Lorsque, bien des années après, j’ai lu l’histoire de Vert-Vert vivant au milieu des Visitandines de Nevers, je me suis écrié : « C’est ainsi que j’étais dans le pensionnat de Turenne ! » Comme lui, j’étais gâté au delà de toute expression par les maîtresses et par les pensionnaires. Je n’avais qu’à désirer pour obtenir ; rien n’était assez bon ni assez beau pour moi. Ma santé était redevenue parfaite. J’étais blanc et frais ; aussi c’était à qui m’embrasserait !

Dans les récréations qui avaient lieu dans un très vaste clos où se trouvaient un beau jardin, des prairies, des vignes, des bosquets, les jeunes filles me couronnaient, m’enguirlandaient de fleurs ; puis, me plaçant sur un petit brancard couvert de roses, elles me portaient à tour de rôle en chantant. — D’autres fois je jouais aux barres avec elles, ayant le privilège de toujours prendre sans jamais être pris. Elles me lisaient des histoires, me chantaient des chansons ; enfin c’était à qui chercherait à faire quelque chose pour moi.

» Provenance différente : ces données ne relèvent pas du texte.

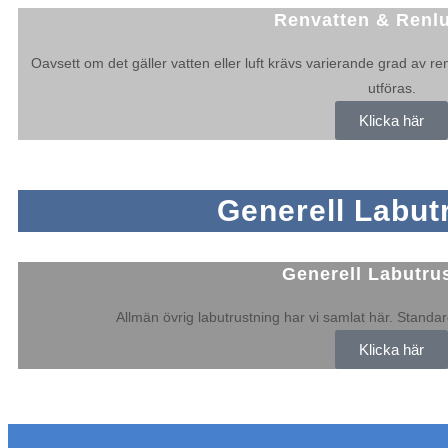
Renvatten & Renlu
Oavsett om det gäller vatten eller luft krävs varierande grad av re
utföras.
Klicka här
Generell Labut
Generell Labutru
Allmän övrig labutrustning har vi samlat här. Standar
Klicka här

Il me souvient qu’en apprenant l’horrible exécution de Louis XVI, Mme Mongalvi fit mettre toute la pension à genoux pour réciter des prières pour le repos de l’âme du malheureux roi. L’indiscrétion de quelqu’un d’entre nous aurait pu lui attirer à cette occasion de grands désagréments, mais toutes ses élèves étaient d’âge à le comprendre, et je sentis qu’il n’en fallait pas parler : on n’en sut rien au dehors de la maison.